At the Canadian New Media Awards, Syncapse Corp. was named company of the year. The three-year-old Toronto firm has a suite of software to help businesses manage their social media activities.

Founder and chief executive Michael Scissons got an early start in social media as Canadian director of Facebook media sales for advertising firm Interpublic Group, and saw an emerging market. Starting with a focus on services, Syncapse introduced several software products and this fall integrated them all into the Syncapse platform.


Syncapse founder Michael Scisson has raised $5.5 million in financing during 2010.

The company has 140 employees – about 40 of them at its London, U.K. office and the rest in Toronto, and has raised $5.5 million in financing this year. It also acquired two other companies in 2010. While Syncapse had to do lots of evangelizing to convince potential customers of the need for its products and services at first, Scissons says, it is in “probably one of the hottest verticals” in the tech sector and its greatest challenges have to do with managing rapid growth.

Like LaRiviere, Scissons says he hasn’t found raising money in Canada terribly difficult. While the U.S. has a larger venture capital community – and Syncapse is exploring that now – “Toronto has a vibrant angel investor community,” Scissons says, noting that his company raised “three and a half million in four and a half days.” He also praises institutional investors here.

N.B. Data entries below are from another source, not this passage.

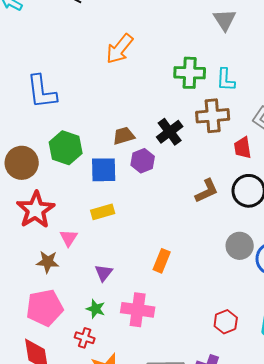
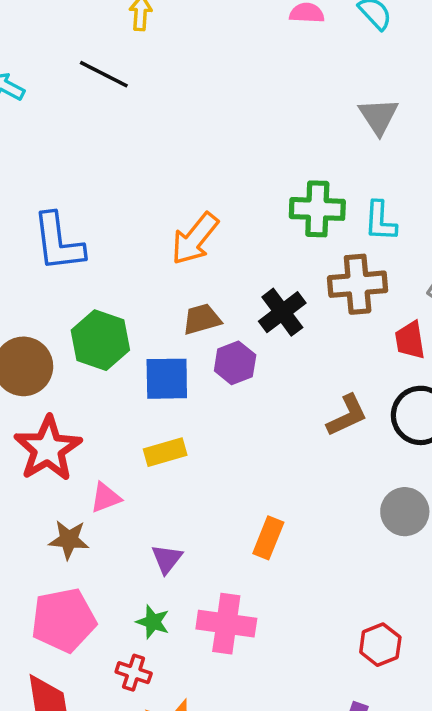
orange arrow: (120, 49) -> (195, 239), moved
pink triangle: (69, 238) -> (106, 498), turned 36

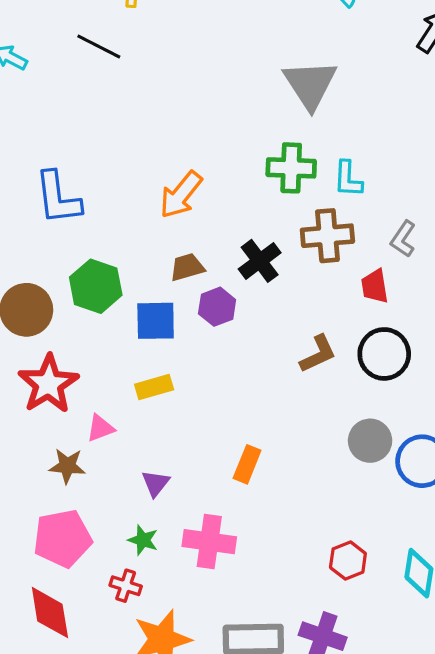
gray triangle: (379, 116) -> (310, 84), moved, size x1.5

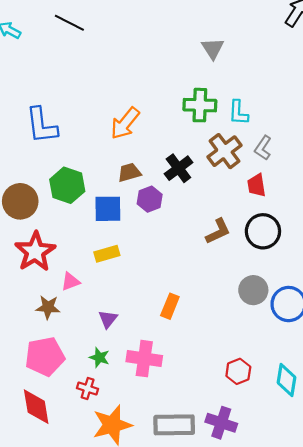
gray triangle: (310, 84) -> (213, 48), size x0.6
brown cross: (327, 236) -> (224, 151), turned -32
gray L-shape: (403, 239) -> (263, 148), moved

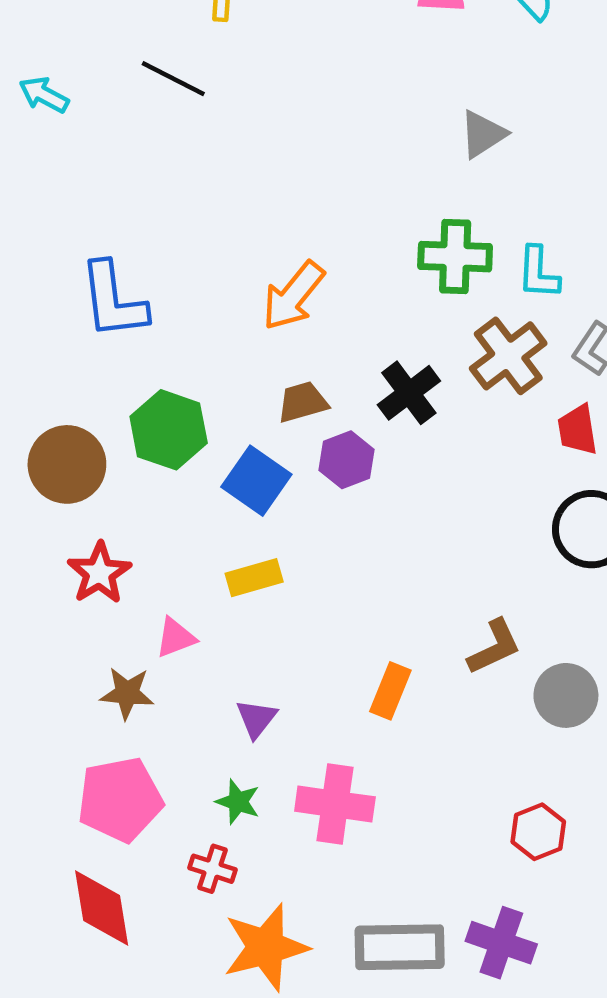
gray triangle: (213, 48) -> (483, 134), turned 30
blue square: (108, 209) -> (256, 481), turned 36
brown L-shape: (218, 231) -> (494, 647), moved
red star: (35, 252) -> (99, 573), size x0.7
gray circle: (253, 290) -> (566, 695), moved

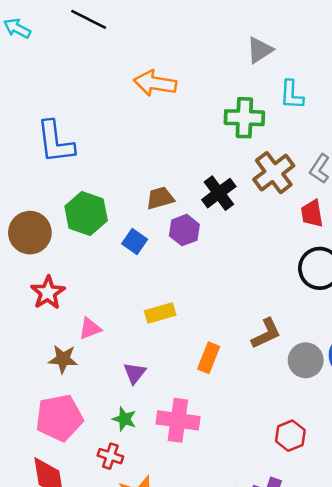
cyan L-shape: (538, 273) -> (292, 95), moved
orange arrow: (293, 296) -> (155, 83), moved, turned 60
blue square: (256, 481) -> (135, 242), size x0.7
yellow rectangle: (254, 578) -> (160, 313), moved

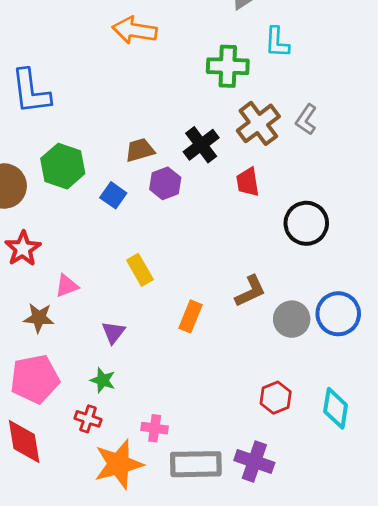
red trapezoid: (312, 213) -> (248, 182), moved
yellow rectangle: (160, 313) -> (140, 270), turned 76
pink cross: (178, 420) -> (155, 428), moved, size x0.6

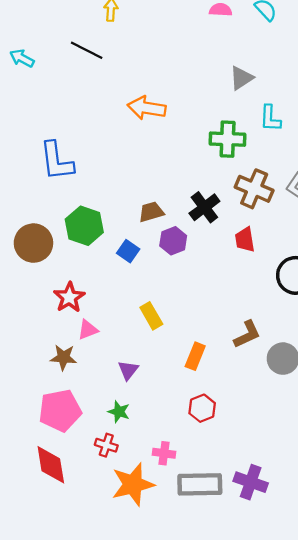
brown cross: (258, 123) -> (254, 189), turned -30
red star: (23, 249) -> (69, 297), moved
red hexagon: (276, 398) -> (202, 408), moved

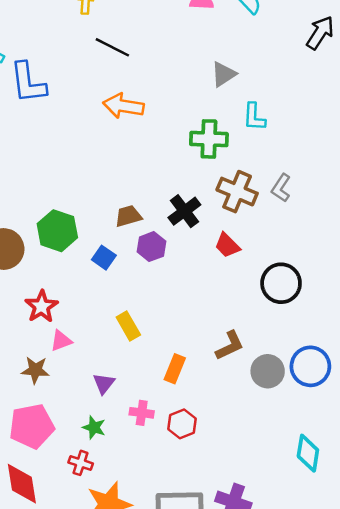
black line: (87, 50) -> (112, 47), moved
blue L-shape: (57, 161) -> (28, 83), moved
red trapezoid: (245, 240) -> (227, 245), turned -36
pink cross: (164, 453) -> (142, 413), moved

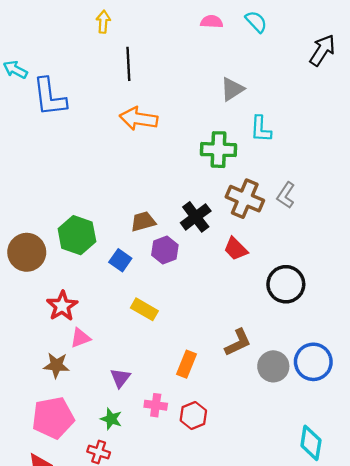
black line: (112, 47) -> (128, 64), turned 60
yellow rectangle: (128, 326) -> (144, 309), moved, turned -30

The winners say the CIX and CNMA awards give them valuable recognition, and also signal that Canada’s tech sector is thriving.

“In terms of social media technology,” Scissons says, “Canada has really been at the forefront of everything going on.” And Hyatt, speaking of the competition for CIX honours, says  “there were some terrific Canadian tech companies. The interesting thing about Canada right now it that we’re becoming a hotbed for tech companies again.”